Li-Yang Tan: Unconditional Lower Bounds in Complexity Theory

Tuesday, December 8, 2015 - 4:00pm to 5:00pm
Light Refreshments at 3:50pm
Patil/Kiva G449
Li-Yang Tan
Abstract: I will present three recent results, each establishing new unconditional lower bounds in fundamental and well-studied models of computation: 
1. (Circuit Complexity) We prove an average-case depth hierarchy theorem for Boolean circuits, an average-case extension of the classical (worst-case) depth hierarchy theorem of Sipser, Yao, and Håstad. This resolves a main open problem in Håstad’s 1986 Ph.D. thesis. Via a classical connection between Boolean circuits and structural complexity, our circuit lower bound implies that the polynomial hierarchy is infinite relative to a random oracle, resolving a similarly longstanding conjecture of Håstad, Cai, and Babai from the 1980s. Joint work with Ben Rossman and Rocco Servedio (FOCS 2015). 
2. (Proof Complexity) We prove the first super-polynomial lower bounds against the "depth-d Frege" proof system for d = \Theta(\sqrt{\log n}). This is an exponential improvement of the work of Pitassi et al. (1993) and Krajicek et al. (1995), which gave super-polynomial lower bounds against depth-d Frege for d = \Theta(\log log n) and has stood as the state of the art for the past two decades. Joint work with Toni Pitassi, Ben Rossman, and Rocco Servedio. 

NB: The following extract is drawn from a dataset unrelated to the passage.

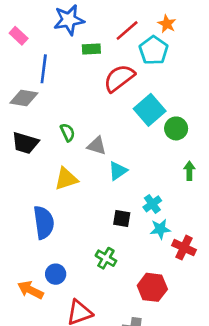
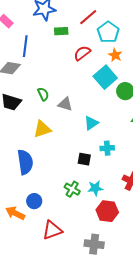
orange star: (167, 24) -> (115, 55), moved
red semicircle: (119, 78) -> (82, 53), size x0.7
cyan triangle: (118, 171) -> (91, 123), moved
cyan cross: (152, 204) -> (107, 148), turned 32
cyan star: (160, 229) -> (95, 188), moved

3. (Property Testing) We prove that any non-adaptive algorithm for testing whether an unknown Boolean function is monotone versus far-from-monotone must make essentially \Omega(\sqrt{n}) many queries. This is an exponential improvement of the previous \Omega(\log n) lower bound of Fischer et al. from 2002. Very recently, Khot et al. matched our lower bound with a \tilde{O}(\sqrt{n})-query non-adaptive tester, capping off almost two decades of work on this basic problem. Joint works with Xi Chen, Anindya De, and Rocco Servedio (FOCS 2014, STOC 2015). 

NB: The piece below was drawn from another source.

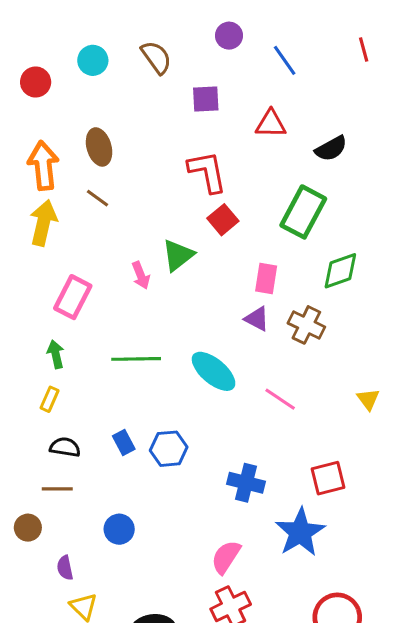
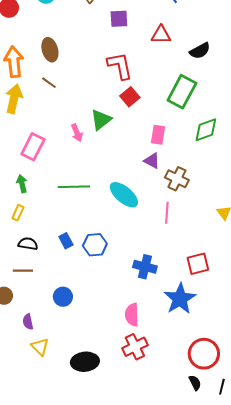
brown cross: (306, 325) -> (177, 179), moved
pink line: (280, 399) -> (167, 213), turned 60
pink semicircle: (226, 557) -> (132, 315), turned -35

The common essential ingredient in the first two lower bounds is the method of random projections, a generalization of the classical method of random restrictions that has played a pivotal role in complexity theory. For the third lower bound, we build on and extend recently-developed multidimensional central limit theorems to analyze the success probability of property testing algorithms.